Suatu hari Plato bertanya kepada Socrates yang menjadi gurunya, “Apakah hakikat dari perkawinan?” Socrates tidak langsung menjawab, tetapi memerintahkan si murid untuk masuk ke dalam hutan memilih dan membawa sebuah pohon yang paling indah.
Beberapa jam kemudian, Plato sudah muncul dengan membawa pohon zaitun elok dan segar yang dipersembahkan kepada sang guru. Socrates tidak langsung memberikan jawaban, tetapi balik bertanya, “Apakah ini adalah pohon yang terbaik yang kau temui di hutan?”

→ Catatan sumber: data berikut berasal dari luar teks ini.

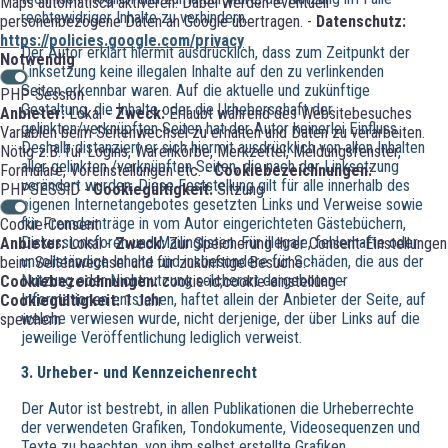
Maps automatisch aktiveren. Dabei werden eventuell
rechtswidriger Inhalte zu verhindern.
personenbezogene Daten an Google übertragen. -
Datenschutz:
https://policies.google.com/privacy
Der Autor erklärt hiermit ausdrücklich, dass zum Zeitpunkt der
Notwendig
Linksetzung keine illegalen Inhalte auf den zu verlinkenden
Seiten erkennbar waren. Auf die aktuelle und zukünftige
PHP-Session
Gestaltung, die Inhalte oder die Urheberschaft der
Anbieter:
Lokal -
Zweck:
Erlaubt während des Websitebesuches
gelinkten/verknüpften Seiten hat der Autor keinerlei Einfluss.
Variablen beim Seitenwechsel zu erhalten und Daten zu verarbeiten.
Deshalb distanziert er sich hiermit ausdrücklich von allen Inhalten
Nötig z.B. für Logins, Warenkörbe, Merkzettel, Meldungsfenster,
aller gelinkten /verknüpften Seiten, die nach der Linksetzung
Formulare, Voreinstellungen etc. -
Cookiebezeichnungen:
verändert wurden. Diese Feststellung gilt für alle innerhalb des
PHPSESSID -
Cookiegültigkeit:
Sitzung
eigenen Internetangebotes gesetzten Links und Verweise sowie
für Fremdeinträge in vom Autor eingerichteten Gästebüchern,
Cookie-Consent
Diskussionsforen und Mailinglisten. Für illegale, fehlerhafte oder
Anbieter:
Lokal -
Zweck:
Zur Speicherung Ihrer Consent-Einstellungen
unvollständige Inhalte und insbesondere für Schäden, die aus der
beim Seitenwechsel und für zukünftige Besuche. -
Nutzung oder Nichtnutzung solcherart dargebotener
Cookiebezeichnungen:
cookie-id;cookie-einstellung -
Informationen entstehen, haftet allein der Anbieter der Seite, auf
Cookiegültigkeit:
1 Jahr
welche verwiesen wurde, nicht derjenige, der über Links auf die
speichern
jeweilige Veröffentlichung lediglich verweist.
3. Urheber- und Kennzeichenrecht
Der Autor ist bestrebt, in allen Publikationen die Urheberrechte
der verwendeten Grafiken, Tondokumente, Videosequenzen und
Texte zu beachten, von ihm selbst erstellte Grafiken,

Plato dengan diplomatis menjawab, “Pohon inilah yang saya pilih dengan sejumlah alasan, meskipun bukanlah pohon yang terbaik yang saya lihat di dalam hutan.”
Puas dengan apa yang dilakukan muridnya, Socrates langsung menjawab, “Inilah hakikat perkawinan. Manusia harus memutuskan pilihan, meskipun tidak yang terbaik yang ada di hutan, tetapi memberikan batas kepuasan kepada yang memilihnya.”
Begitulah perkawinan, sebuah pengambilan keputusan yang berani, menyatunya dua karakter yang berbeda untuk menerima kekurangan dan kelebihan masing-masing pasangan.
Surah An-Nisaa (4) ayat 1 berbunyi yang artinya: Hai manusia! Bertakwalah kepada Tuhanmu yang telah menciptakan kamu satu diri, yaitu Adam, dan menciptakan istrimu, yaitu Hawa. Dan dari keduanya berkembang biak laki-laki dan perempuan. Bertakwalah kepada Allah di mana kalian saling pinta meminta kepada–Nya, serta peliharalah hubungan kasih sayang antara kalian. Sesungguhnya Allah mengawasimu.
Perkawinan adalah awal dari sebuah kehidupan dan merupakan batas kepuasan. Hal ini harus ditanamkan pada semua pasangan agar tidak terjadi perceraian atau kasus-kasus penyelewengan. Ikhtiar setiap pasangan, untuk selalu menanamkan rasa puas, rasa syukur agar selalu menciptakan suasana bahagia dalam sebuah keluarga.